For many of us, there was a time in our youth that we became aware of this “power”, and with our underdeveloped brains and hormone cocktails and music of choice as a churning soundtrack for it all, we felt invincible enough to relish this “power” and wield it recklessly. (Don’t misunderstand me: I am not in any way suggesting that if someone had done something terrible to us, it would have been our fault. I am simply standing at a remove, admitting to something I now can recognize as a sort of hubris that my old-person brain is no longer capable of.)
-Screw the body horror, which escalated to the point of comedy. The best and most horrific part of the film was THE MICROAGGRESSIONS – ! There are few things more awful than not knowing if the malice you think you just perceived was real. (Especially if your tormentors all have a similar face, Aphex Twin-style.) There’s also the sickening seepage of hints becoming certainties when antagonists finally tell you what they really think.
-The film is more nuanced than people are assuming and screaming about. Arguably Garland’s message is ambiguous, implicating both men and women. The vignette where Harper is dismissed by men in the village pub, including a lackadaisical cop, and also the sequence in which an apparent intruder is revealed to be a wounded crow, seem crafted to breed in us at least a fleeting mistrust of our protagonist. Maybe this is to cause us to question our own biases? Should I give Garland that much credit?

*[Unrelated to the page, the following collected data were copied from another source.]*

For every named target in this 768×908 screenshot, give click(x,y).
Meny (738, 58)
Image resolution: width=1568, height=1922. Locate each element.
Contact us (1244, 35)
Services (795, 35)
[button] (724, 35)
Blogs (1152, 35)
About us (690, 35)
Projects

-The one attaboy I’ll give That Infamous Sequence is this: it evoked something I had said to DP the same week about how “It seems like men who don’t understand the science of sexual biology should be dying out – but no, more and more of them keep getting born!”
All that said:
-In my opinion, this movie ultimately undermines itself. The ending is completely over-the-top… which would be fine if it led to something clever. As is, it’s just excess that ends in a sigh. This could be a smart/deliberate choice (its multiple regenerations implying the futility of the situation), but the movie seems to think its concluding thought – that the man just wants love – is somehow revelatory, which it isn’t. And emphasizing that conclusion risks de-emphasizing his culpability.
I’ll close with a memory I think about often.
The better part of a decade ago, I was returning to my car from the ABC store. It was a summer night, so still broad daylight. There were plenty of other cars and probably a few people about, since the parking lot was shared with a Kroger. I was picking up Stoli and Kahlua for my then bf, a former bartender, to make us White Russians. I was wearing sandals with rainbow rhinestones glued to them.
“Hey,” said a young man, approaching, but also maintaining distance.
“Hello,” I said back, agreeably, afraid to ignore him.
“You got a man?” Literally the next thing he said.
“Yeah – so happens I do.” (I’m no shrinking violet.)
“I don’t see no ring.”
“We’re not really the marrying kind.”
“Don’t mean anything if you ain’t got a ring.”
“It means something to me.”
I can’t remember how I finally wiggled my way out of the situation – only that, though (thankfully) he didn’t come any closer, he sounded increasingly resentful and continued to mount his audacious philosophical offensive.
I also recall that later, at the bf’s apartment, the hinges of my brain loosened by the vodka, I thought back on the exchange and began to cry. I remember not feeling traumatized, afraid, or angry – just frustrated and sad.